Efficacy and Safety of Novel Botulinum Toxin Type A (Protoxin) in the Treatment of Moderate to Severe Glabellar Lines: A Multicenter, Randomized, Double-Blind, Active-Controlled Phase III Study.

[BACKGROUND] A novel botulinum toxin type A (Protoxin; Protox Inc.) has been developed.

[OBJECTIVE] To evaluate the efficacy and safety of the newly developed Protoxin compared to the approved drug onabotulinumtoxinA (OBoNT) in moderate to severe glabellar lines.

[METHODS] Adults with a glabellar line Facial Wrinkle Scale (FWS) score of 2 (moderate) or 3 (severe) were enrolled in the study. Subjects were randomized in a 1:1 ratio to receive either Protoxin or OBoNT. A total of 20 units of botulinum toxin was injected at five sites in the glabellar region (4 units at each site). FWS scores were assessed at baseline and at weeks 4, 8, 12, and 16 post-injection. The primary endpoint was the proportion of subjects at week 4 who had a reduction of 2 or more points in FWS and a final score of 0 (none) or 1 (mild).

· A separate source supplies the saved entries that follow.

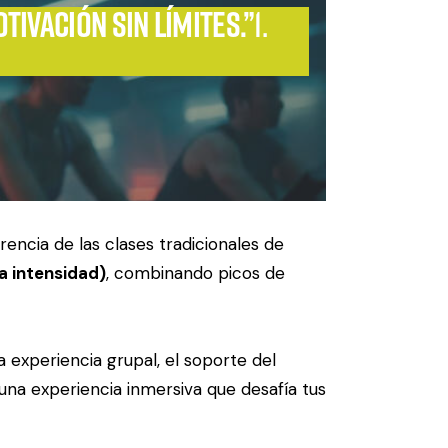
otivación sin límites.”
1.
rencia de las clases tradicionales de
a intensidad)
, combinando picos de
a experiencia grupal, el soporte del
na experiencia inmersiva que desafía tus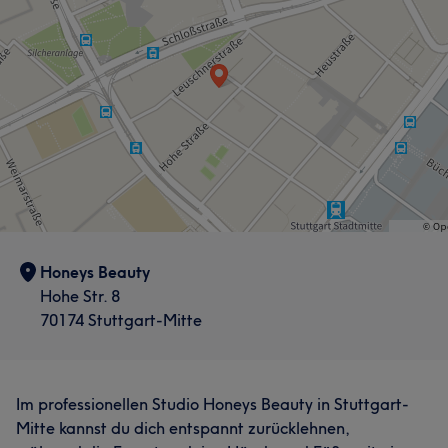
Honeys Beauty
Hohe Str. 8
70174 Stuttgart-Mitte
Im professionellen Studio Honeys Beauty in Stuttgart-
Mitte kannst du dich entspannt zurücklehnen,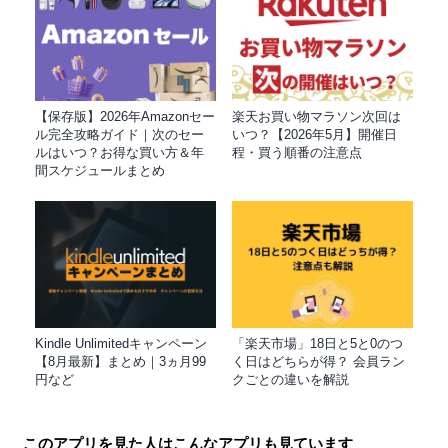
【保存版】2026年Amazonセー
楽天お買い物マラソン次回は
ル完全攻略ガイド｜次のセー
いつ？【2026年5月】開催日
ルはいつ？お得な買い方＆年
程・買う順番の注意点
間スケジュールまとめ
Kindle Unlimitedキャンペーン
「楽天市場」18日と5と0のつ
【8月最新】まとめ｜3ヵ月99
く日はどちらが得？ 会員ラン
円など
クごとの違いを解説
このアプリを見た人はこんなアプリも見ています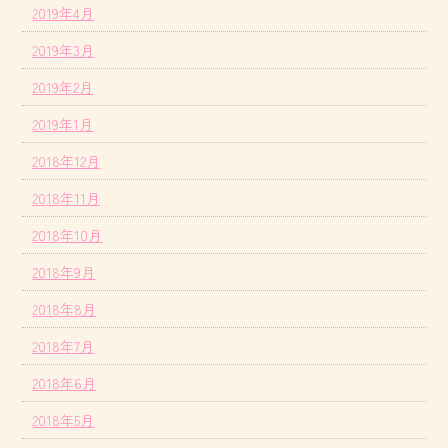
2019年4月
2019年3月
2019年2月
2019年1月
2018年12月
2018年11月
2018年10月
2018年9月
2018年8月
2018年7月
2018年6月
2018年5月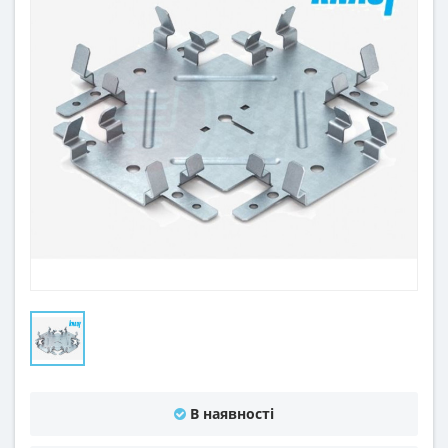
В наявності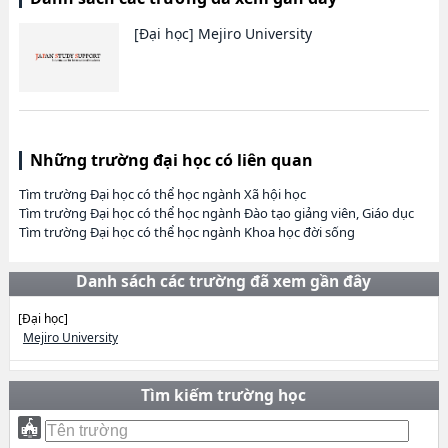
[Đại học]
Mejiro University
Những trường đại học có liên quan
Tìm trường Đại học có thể học ngành Xã hội học
Tìm trường Đại học có thể học ngành Đào tạo giảng viên, Giáo dục
Tìm trường Đại học có thể học ngành Khoa học đời sống
Danh sách các trường đã xem gần đây
[Đại học]
Mejiro University
Tìm kiếm trường học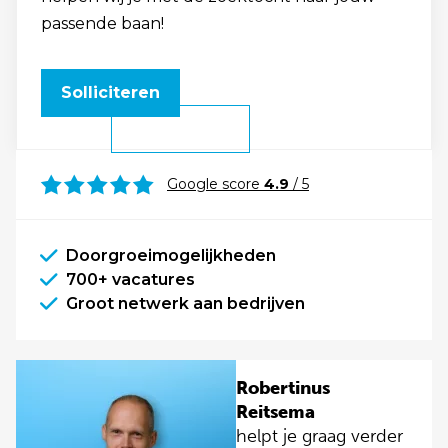
passende baan!
Solliciteren
Google score
4.9
/ 5
Doorgroeimogelijkheden
700+ vacatures
Groot netwerk aan bedrijven
Robertinus
Reitsema
helpt je graag verder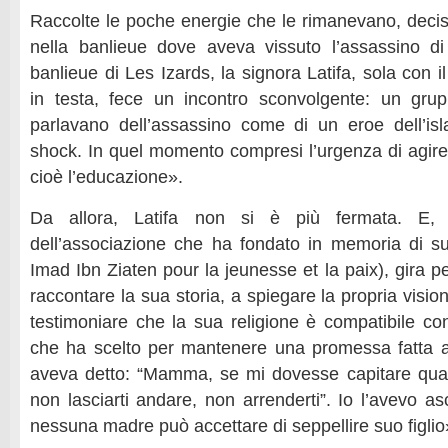
Raccolte le poche energie che le rimanevano, decis
nella banlieue dove aveva vissuto l’assassino di 
banlieue di Les Izards, la signora Latifa, sola con
in testa, fece un incontro sconvolgente: un grup
parlavano dell’assassino come di un eroe dell’i
shock. In quel momento compresi l’urgenza di agire,
cioè l’educazione».
Da allora, Latifa non si è più fermata. E,
dell’associazione che ha fondato in memoria di suo 
Imad Ibn Ziaten pour la jeunesse et la paix), gira pe
raccontare la sua storia, a spiegare la propria visio
testimoniare che la sua religione è compatibile con
che ha scelto per mantenere una promessa fatta a
aveva detto: “Mamma, se mi dovesse capitare qual
non lasciarti andare, non arrenderti”. Io l’avevo a
nessuna madre può accettare di seppellire suo figlio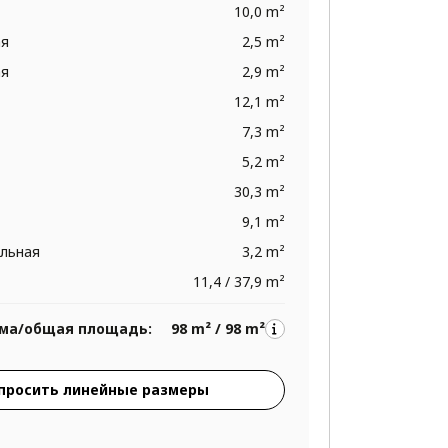
10,0 m²
ая
2,5 m²
ая
2,9 m²
12,1 m²
7,3 m²
5,2 m²
30,3 m²
9,1 m²
ельная
3,2 m²
11,4 / 37,9 m²
ма/общая площадь:
98 m² / 98 m²
просить линейные размеры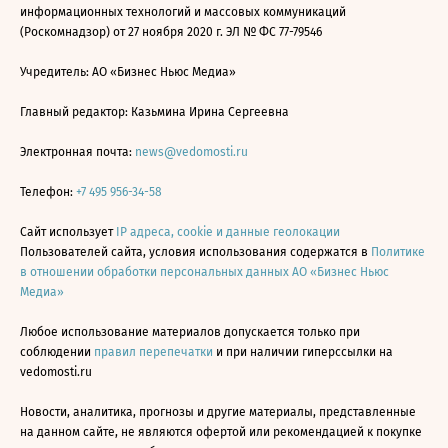
информационных технологий и массовых коммуникаций
(Роскомнадзор) от 27 ноября 2020 г. ЭЛ № ФС 77-79546
Учредитель: АО «Бизнес Ньюс Медиа»
Главный редактор: Казьмина Ирина Сергеевна
Электронная почта:
news@vedomosti.ru
Телефон:
+7 495 956-34-58
Сайт использует
IP адреса, cookie и данные геолокации
Пользователей сайта, условия использования содержатся в
Политике
в отношении обработки персональных данных АО «Бизнес Ньюс
Медиа»
Любое использование материалов допускается только при
соблюдении
правил перепечатки
и при наличии гиперссылки на
vedomosti.ru
Новости, аналитика, прогнозы и другие материалы, представленные
на данном сайте, не являются офертой или рекомендацией к покупке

[RESULTS] A total of 274 subjects were randomized, of whom 78.1% were female. At week 4 post-treatment, the improvement rate of glabellar lines was 62.22% in the Protoxin group and 62.96% in the OBoNT group. The lower limit of the two-sided 95% confidence interval (-12.24%) exceeded the -15% margin, confirming the non-inferiority of the new drug. Safety profiles were comparable between the two groups.

[CONCLUSION] Protoxin demonstrated efficacy and safety profiles comparable to those of OBoNT in the treatment of moderate to severe glabellar lines.

[TRIAL REGISTRATION] ClinicalTrials.gov Identifier: NCT05364580.